Print all the data below exactly, without images.

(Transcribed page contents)
--- START ---
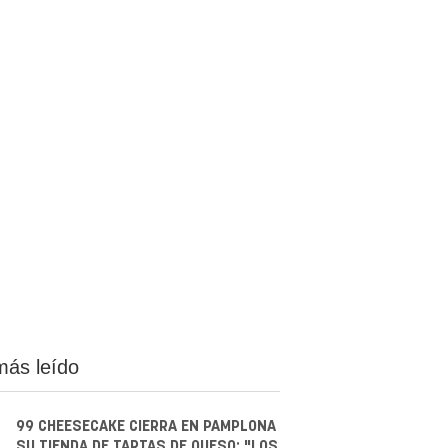
más leído
99 CHEESECAKE CIERRA EN PAMPLONA
SU TIENDA DE TARTAS DE QUESO: "LOS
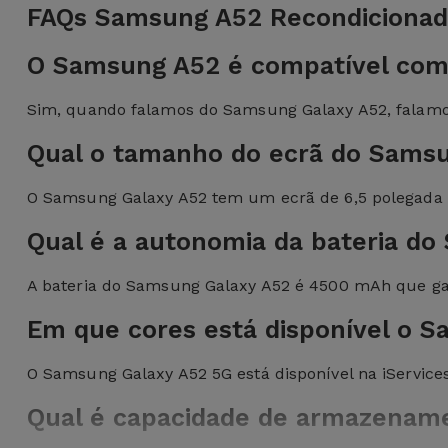
FAQs Samsung A52 Recondiciona
O Samsung A52 é compatível com
Sim, quando falamos do Samsung Galaxy A52, falamos
Qual o tamanho do ecrã do Sams
O Samsung Galaxy A52 tem um ecrã de 6,5 polegada
Qual é a autonomia da bateria d
A bateria do Samsung Galaxy A52 é 4500 mAh que gar
Em que cores está disponível o S
O Samsung Galaxy A52 5G está disponível na iServices 
Qual é capacidade de armazename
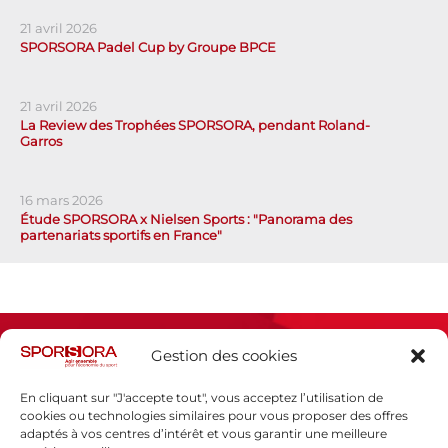
21 avril 2026
SPORSORA Padel Cup by Groupe BPCE
21 avril 2026
La Review des Trophées SPORSORA, pendant Roland-
Garros
16 mars 2026
Étude SPORSORA x Nielsen Sports : "Panorama des
partenariats sportifs en France"
Gestion des cookies
En cliquant sur "J'accepte tout", vous acceptez l’utilisation de
cookies ou technologies similaires pour vous proposer des offres
adaptés à vos centres d’intérêt et vous garantir une meilleure
Espace presse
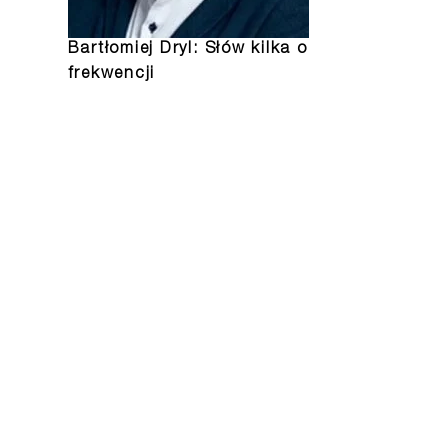
Bartłomiej Dryl: Słów kilka o
frekwencji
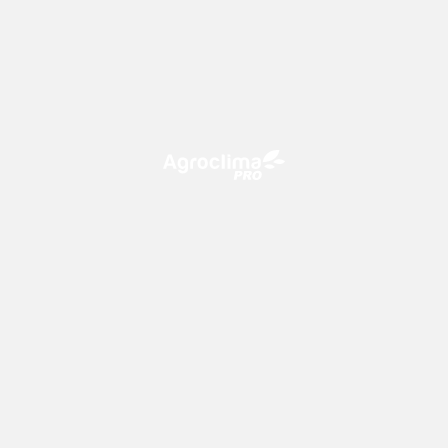
O Agroclima PRO é uma plataforma de agricultura digital,
que utiliza o conhecimento meteorológico a favor do
campo!
CONTATO
consultoria@climatempo.com.br
Siga-nos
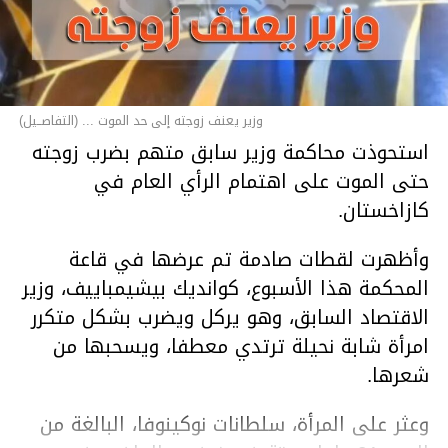
وزير يعنف زوجته إلى حد الموت ... (التفاصــيل)
استحوذت محاكمة وزير سابق متهم بضرب زوجته
حتى الموت على اهتمام الرأي العام في
كازاخستان.
وأظهرت لقطات صادمة تم عرضها في قاعة
المحكمة هذا الأسبوع، كوانديك بيشيمباييف، وزير
الاقتصاد السابق، وهو يركل ويضرب بشكل متكرر
امرأة شابة نحيلة ترتدي معطفا، ويسحبها من
شعرها.
وعثر على المرأة، سلطانات نوكينوفا، البالغة من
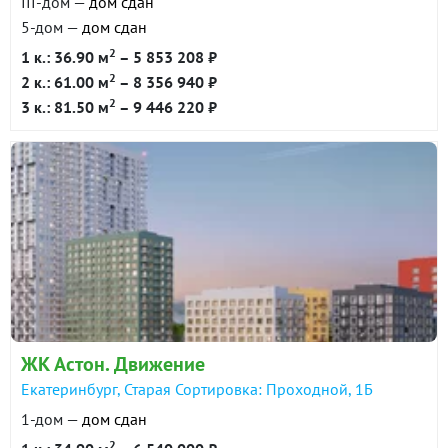
III-дом —
дом сдан
5-дом —
дом сдан
2
1 к.: 36.90 м
– 5 853 208 ₽
2
2 к.: 61.00 м
– 8 356 940 ₽
2
3 к.: 81.50 м
– 9 446 220 ₽
ЖК Астон. Движение
Екатеринбург, Старая Сортировка: Проходной, 1Б
1-дом —
дом сдан
2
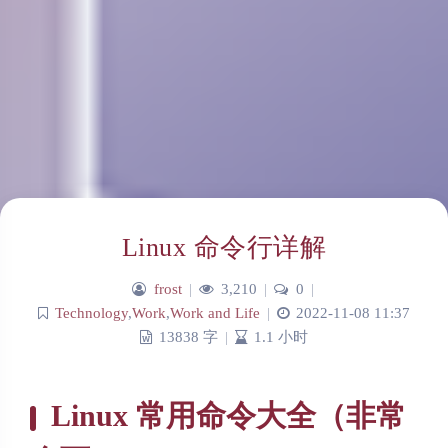
Linux 命令行详解
frost
|
3,210
|
0
|
Technology
,
Work
,
Work and Life
|
2022-11-08 11:37
13838 字
|
1.1 小时
Linux 常用命令大全（非常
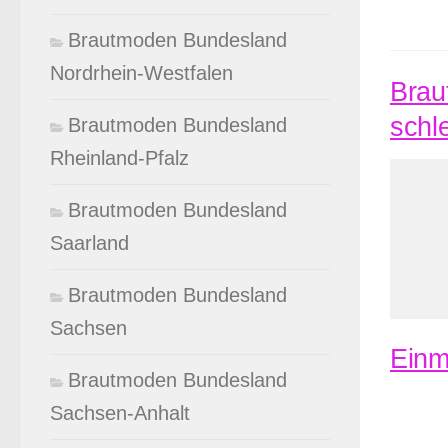
Brautmoden Bundesland
Nordrhein-Westfalen
Brau
schl
Brautmoden Bundesland
Rheinland-Pfalz
Brautmoden Bundesland
Saarland
Brautmoden Bundesland
Sachsen
Einm
Brautmoden Bundesland
Sachsen-Anhalt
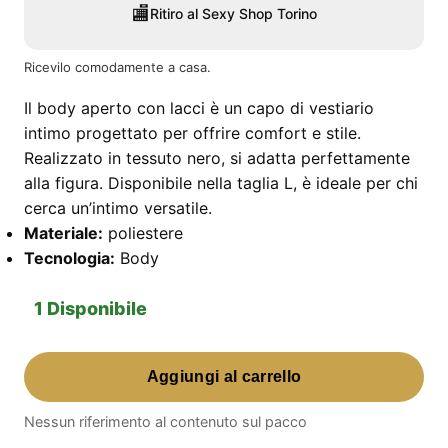
🏬
Ritiro al Sexy Shop Torino
Ricevilo comodamente a casa.
Il body aperto con lacci è un capo di vestiario
intimo progettato per offrire comfort e stile.
Realizzato in tessuto nero, si adatta perfettamente
alla figura. Disponibile nella taglia L, è ideale per chi
cerca un’intimo versatile.
Materiale:
poliestere
Tecnologia:
Body
1 Disponibile
Body
Aggiungi al carrello
Aperto
Con
Nessun riferimento al contenuto sul pacco
Lacci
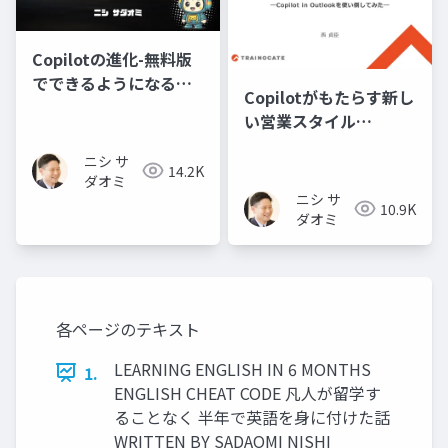
Copilotの進化-無料版
でできるようになるこ
Copilotがもたらす新し
と-
い営業スタイル
―Copilot in Outlook
ニシ サ
を使い倒してみた―
14.2K
ダオミ
ニシ サ
10.9K
ダオミ
各ページのテキスト
LEARNING ENGLISH IN 6 MONTHS
1.
ENGLISH CHEAT CODE 凡人が留学す
ることなく 半年で英語を身に付けた話
WRITTEN BY SADAOMI NISHI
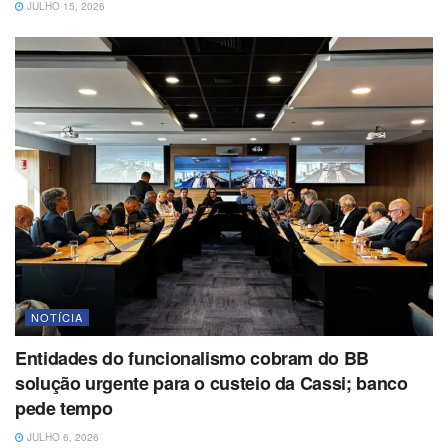
JULHO 15, 2026
NOTÍCIA
Entidades do funcionalismo cobram do BB
solução urgente para o custeio da Cassi; banco
pede tempo
JULHO 6, 2026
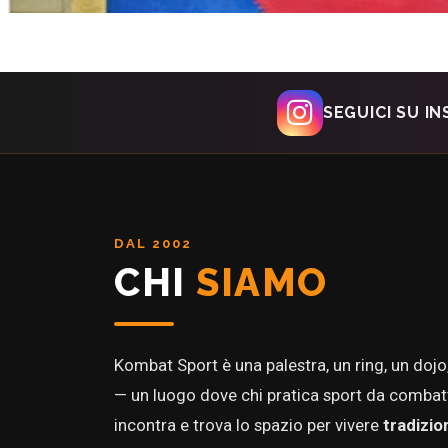
SEGUICI SU I
DAL 2002
CHI
SIAMO
Kombat Sport è una palestra, un ring, un doj
— un luogo dove chi pratica sport da combatt
incontra e trova lo spazio per vivere
tradizio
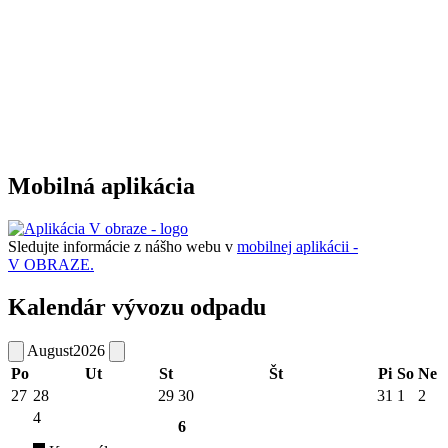
Mobilná aplikácia
Sledujte informácie z nášho webu v
mobilnej aplikácii -
V OBRAZE.
Kalendár vývozu odpadu
August
2026
Po
Ut
St
Št
Pi
So
Ne
27
28
29
30
31
1
2
4
6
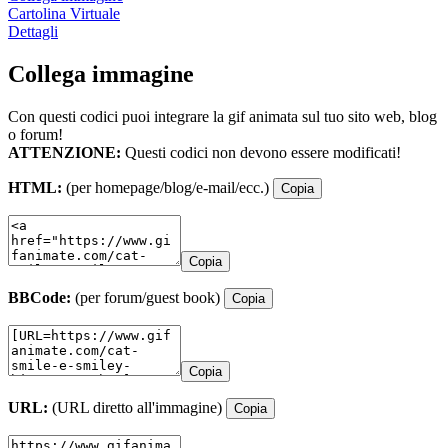
Cartolina Virtuale
Dettagli
Collega immagine
Con questi codici puoi integrare la gif animata sul tuo sito web, blog
o forum!
ATTENZIONE:
Questi codici non devono essere modificati!
HTML:
(per homepage/blog/e-mail/ecc.)
Copia
Copia
BBCode:
(per forum/guest book)
Copia
Copia
URL:
(URL diretto all'immagine)
Copia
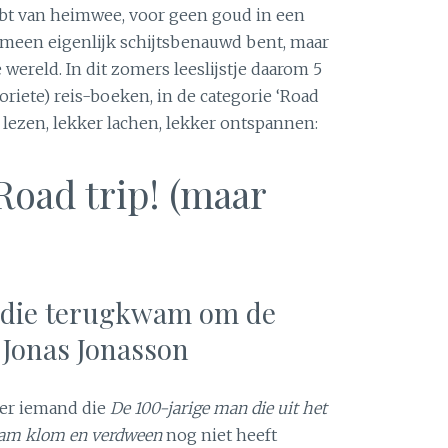
 hebt van heimwee, voor geen goud in een
gemeen eigenlijk schijtsbenauwd bent, maar
wereld. In dit zomers leeslijstje daarom 5
oriete) reis-boeken, in de categorie ‘Road
r lezen, lekker lachen, lekker ontspannen:
Road trip! (maar
 die terugkwam om de
 Jonas Jonasson
 er iemand die
De 100-jarige man die uit het
am klom en verdween
nog niet heeft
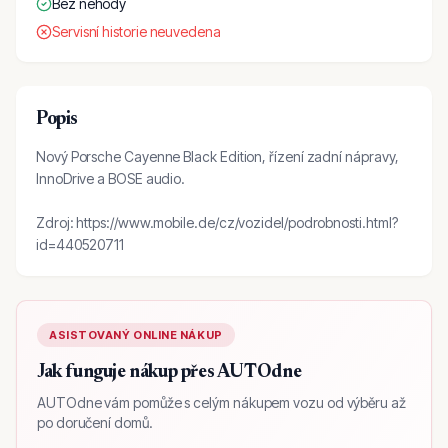
Bez nehody
Servisní historie neuvedena
Popis
Nový Porsche Cayenne Black Edition, řízení zadní nápravy,
InnoDrive a BOSE audio.
Zdroj: https://www.mobile.de/cz/vozidel/podrobnosti.html?
id=440520711
ASISTOVANÝ ONLINE NÁKUP
Jak funguje nákup přes AUTOdne
AUTOdne vám pomůže s celým nákupem vozu od výběru až
po doručení domů.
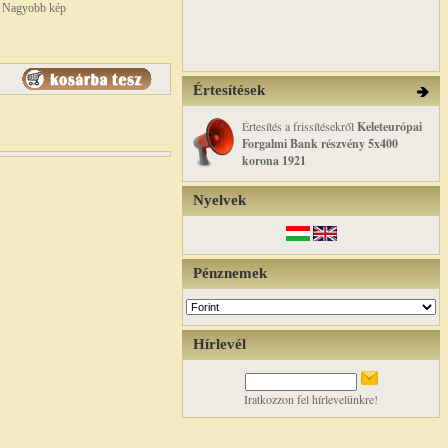
Nagyobb kép
Értesítések
Értesítés a frissítésekről
Keleteurópai
Forgalmi Bank részvény 5x400
korona 1921
Nyelvek
Pénznemek
Hírlevél
Iratkozzon fel hírlevelünkre!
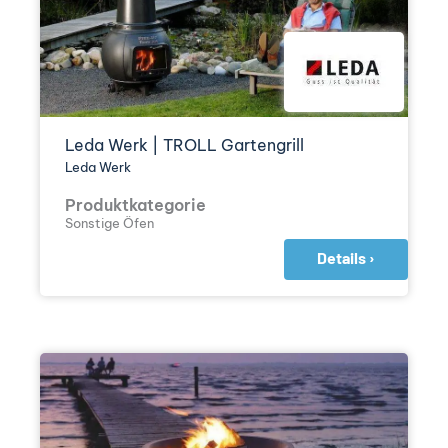
Leda Werk | TROLL Gartengrill
Leda Werk
Produktkategorie
Sonstige Öfen
Details ›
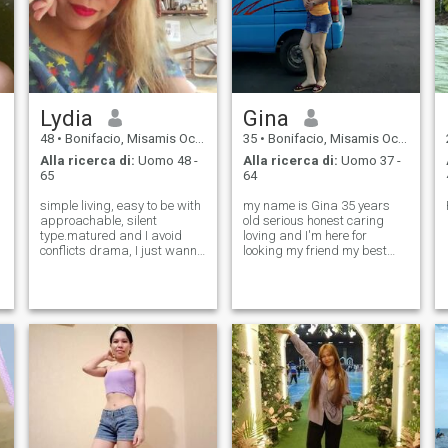
Lydia
Gina
48
•
Bonifacio, Misamis Occidental, Filippine
35
•
Bonifacio, Misamis Occidental, Filippine
Alla ricerca di:
Uomo 48 -
Alla ricerca di:
Uomo 37 -
65
64
simple living, easy to be with
my name is Gina 35 years
approachable, silent
old serious honest caring
type.matured and I avoid
loving and I'm here for
conflicts drama, I just wanna
looking my friend my best
live simple contented of what
friend my lover and my future
I have, I'm widowed I have
husband. I'm here in a
2grown up and I have 8years
serious looking I'm not
old that live with me. now I
interested for playing games
am the mother the father, sol
I'm hoping I can found one
only one here an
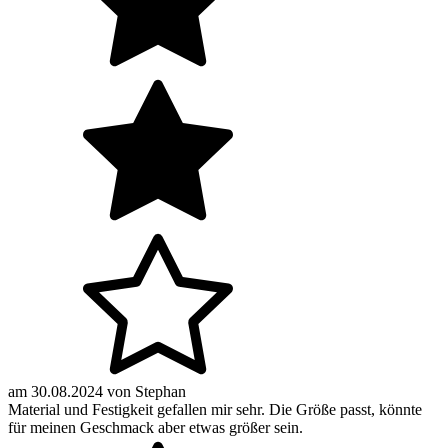
am
30.08.2024
von
Stephan
Material und Festigkeit gefallen mir sehr. Die Größe passt, könnte
für meinen Geschmack aber etwas größer sein.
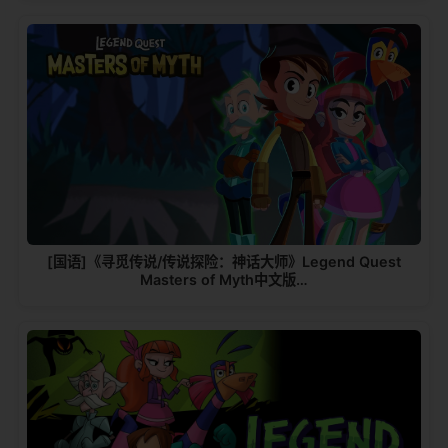
[国语]《寻觅传说/传说探险：神话大师》Legend Quest
Masters of Myth中文版…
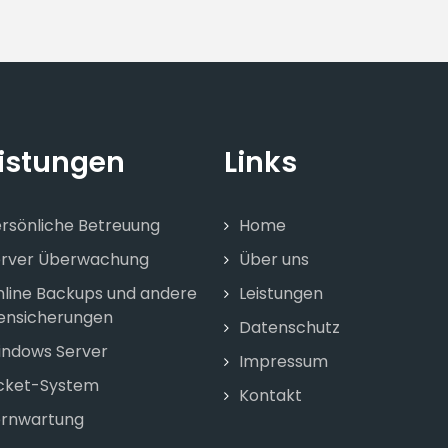
istungen
Links
rsönliche Betreuung
Home
erver Überwachung
Über uns
line Backups und andere
Leistungen
ensicherungen
Datenschutz
ndows Server
Impressum
cket-System
Kontakt
ernwartung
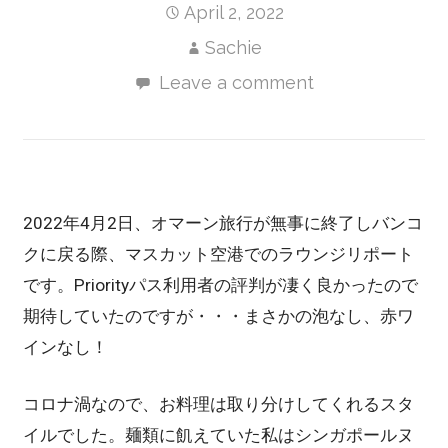
April 2, 2022
Sachie
Leave a comment
2022年4月2日、オマーン旅行が無事に終了しバンコ
クに戻る際、マスカット空港でのラウンジリポート
です。Priorityパス利用者の評判が凄く良かったので
期待していたのですが・・・まさかの泡なし、赤ワ
インなし！
コロナ渦なので、お料理は取り分けしてくれるスタ
イルでした。麺類に飢えていた私はシンガポールヌ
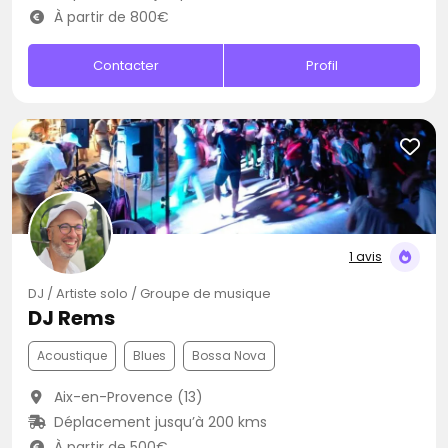
À partir de 800€
Contacter
Profil
1 avis
DJ / Artiste solo / Groupe de musique
DJ Rems
Acoustique
Blues
Bossa Nova
Aix-en-Provence (13)
Déplacement jusqu’à 200 kms
À partir de 500€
--- END ---
=== Answer for this exercise ===
más leído
99 CHEESECAKE CIERRA EN PAMPLONA
SU TIENDA DE TARTAS DE QUESO: "LOS
FAQs Samsung A52 Recondiciona
O Samsung A52 é compatível com
Sim, quando falamos do Samsung Galaxy A52, falamos
Qual o tamanho do ecrã do Sams
O Samsung Galaxy A52 tem um ecrã de 6,5 polegada
Qual é a autonomia da bateria d
A bateria do Samsung Galaxy A52 é 4500 mAh que gar
Em que cores está disponível o S
O Samsung Galaxy A52 5G está disponível na iServices 
Qual é capacidade de armazename
21 avril 2026
SPORSORA Padel Cup by Groupe BPCE
21 avril 2026
La Review des Trophées SPORSORA, pendant Roland-
Garros
16 mars 2026
Étude SPORSORA x Nielsen Sports : "Panorama des
partenariats sportifs en France"
Gestion des cookies
En cliquant sur "J'accepte tout", vous acceptez l’utilisation de
cookies ou technologies similaires pour vous proposer des offres
adaptés à vos centres d’intérêt et vous garantir une meilleure
Espace presse
Bartłomiej Dryl: Słów kilka o
frekwencji
O Agroclima PRO é uma plataforma de agricultura digital,
que utiliza o conhecimento meteorológico a favor do
campo!
CONTATO
consultoria@climatempo.com.br
Siga-nos
وزير يعنف زوجته إلى حد الموت ... (التفاصــيل)
استحوذت محاكمة وزير سابق متهم بضرب زوجته
حتى الموت على اهتمام الرأي العام في
كازاخستان.
وأظهرت لقطات صادمة تم عرضها في قاعة
المحكمة هذا الأسبوع، كوانديك بيشيمباييف، وزير
الاقتصاد السابق، وهو يركل ويضرب بشكل متكرر
امرأة شابة نحيلة ترتدي معطفا، ويسحبها من
شعرها.
وعثر على المرأة، سلطانات نوكينوفا، البالغة من
III-дом —
дом сдан
5-дом —
дом сдан
2
1 к.: 36.90 м
– 5 853 208 ₽
2
2 к.: 61.00 м
– 8 356 940 ₽
2
3 к.: 81.50 м
– 9 446 220 ₽
ЖК Астон. Движение
Екатеринбург, Старая Сортировка: Проходной, 1Б
1-дом —
дом сдан
2
Linux 命令行详解
frost
|
3,210
|
0
|
Technology
,
Work
,
Work and Life
|
2022-11-08 11:37
13838 字
|
1.1 小时
Linux 常用命令大全（非常
Brautmoden Bundesland
Nordrhein-Westfalen
Brau
schl
Brautmoden Bundesland
Rheinland-Pfalz
Brautmoden Bundesland
Saarland
Brautmoden Bundesland
Sachsen
Einm
Brautmoden Bundesland
Sachsen-Anhalt
🏬
Ritiro al Sexy Shop Torino
Ricevilo comodamente a casa.
Il body aperto con lacci è un capo di vestiario
intimo progettato per offrire comfort e stile.
Realizzato in tessuto nero, si adatta perfettamente
alla figura. Disponibile nella taglia L, è ideale per chi
cerca un’intimo versatile.
Materiale:
poliestere
Tecnologia:
Body
1 Disponibile
Body
Aggiungi al carrello
Aperto
Con
Nessun riferimento al contenuto sul pacco
Lacci
Copilotの進化-無料版
でできるようになるこ
Copilotがもたらす新し
と-
い営業スタイル
―Copilot in Outlook
ニシ サ
を使い倒してみた―
14.2K
ダオミ
ニシ サ
10.9K
ダオミ
各ページのテキスト
LEARNING ENGLISH IN 6 MONTHS
1.
ENGLISH CHEAT CODE 凡人が留学す
ることなく 半年で英語を身に付けた話
WRITTEN BY SADAOMI NISHI
JULHO 15, 2026
NOTÍCIA
Entidades do funcionalismo cobram do BB
solução urgente para o custeio da Cassi; banco
pede tempo
JULHO 6, 2026
SEGUICI SU I
DAL 2002
CHI
SIAMO
Kombat Sport è una palestra, un ring, un doj
— un luogo dove chi pratica sport da combatt
incontra e trova lo spazio per vivere
tradizio
Mobilná aplikácia
Sledujte informácie z nášho webu v
mobilnej aplikácii -
V OBRAZE.
Kalendár vývozu odpadu
August
2026
Po
Ut
St
Št
Pi
So
Ne
27
28
29
30
31
1
2
4
6
Cartolina Virtuale
Dettagli
Collega immagine
Con questi codici puoi integrare la gif animata sul tuo sito web, blog
o forum!
ATTENZIONE:
Questi codici non devono essere modificati!
HTML:
(per homepage/blog/e-mail/ecc.)
Copia
Copia
BBCode:
(per forum/guest book)
Copia
Copia
URL:
(URL diretto all'immagine)
Copia
 hebt van heimwee, voor geen goud in een
gemeen eigenlijk schijtsbenauwd bent, maar
wereld. In dit zomers leeslijstje daarom 5
oriete) reis-boeken, in de categorie ‘Road
r lezen, lekker lachen, lekker ontspannen:
Road trip! (maar
 die terugkwam om de
 Jonas Jonasson
 er iemand die
De 100-jarige man die uit het
am klom en verdween
nog niet heeft
Bez nehody
Servisní historie neuvedena
Popis
Nový Porsche Cayenne Black Edition, řízení zadní nápravy,
InnoDrive a BOSE audio.
Zdroj: https://www.mobile.de/cz/vozidel/podrobnosti.html?
id=440520711
ASISTOVANÝ ONLINE NÁKUP
Jak funguje nákup přes AUTOdne
AUTOdne vám pomůže s celým nákupem vozu od výběru až
po doručení domů.
Nagyobb kép
Értesítések
Értesítés a frissítésekről
Keleteurópai
Forgalmi Bank részvény 5x400
korona 1921
Nyelvek
Pénznemek
Hírlevél
Iratkozzon fel hírlevelünkre!
Leda Werk | TROLL Gartengrill
Leda Werk
Produktkategorie
Sonstige Öfen
Details ›
Lydia
Gina
48
•
Bonifacio, Misamis Occidental, Filippine
35
•
Bonifacio, Misamis Occidental, Filippine
Alla ricerca di:
Uomo 48 -
Alla ricerca di:
Uomo 37 -
65
64
simple living, easy to be with
my name is Gina 35 years
approachable, silent
old serious honest caring
type.matured and I avoid
loving and I'm here for
conflicts drama, I just wanna
looking my friend my best
live simple contented of what
friend my lover and my future
I have, I'm widowed I have
husband. I'm here in a
2grown up and I have 8years
serious looking I'm not
old that live with me. now I
interested for playing games
am the mother the father, sol
I'm hoping I can found one
only one here an
am
30.08.2024
von
Stephan
Material und Festigkeit gefallen mir sehr. Die Größe passt, könnte
für meinen Geschmack aber etwas größer sein.
[国语]《寻觅传说/传说探险：神话大师》Legend Quest
Masters of Myth中文版…
istungen
Links
rsönliche Betreuung
Home
erver Überwachung
Über uns
line Backups und andere
Leistungen
ensicherungen
Datenschutz
ndows Server
Impressum
cket-System
Kontakt
ernwartung
April 2, 2022
Sachie
Leave a comment
2022年4月2日、オマーン旅行が無事に終了しバンコ
クに戻る際、マスカット空港でのラウンジリポート
です。Priorityパス利用者の評判が凄く良かったので
期待していたのですが・・・まさかの泡なし、赤ワ
インなし！
コロナ渦なので、お料理は取り分けしてくれるスタ
イルでした。麺類に飢えていた私はシンガポールヌ
À partir de 800€
Contacter
Profil
1 avis
DJ / Artiste solo / Groupe de musique
DJ Rems
Acoustique
Blues
Bossa Nova
Aix-en-Provence (13)
Déplacement jusqu’à 200 kms
À partir de 500€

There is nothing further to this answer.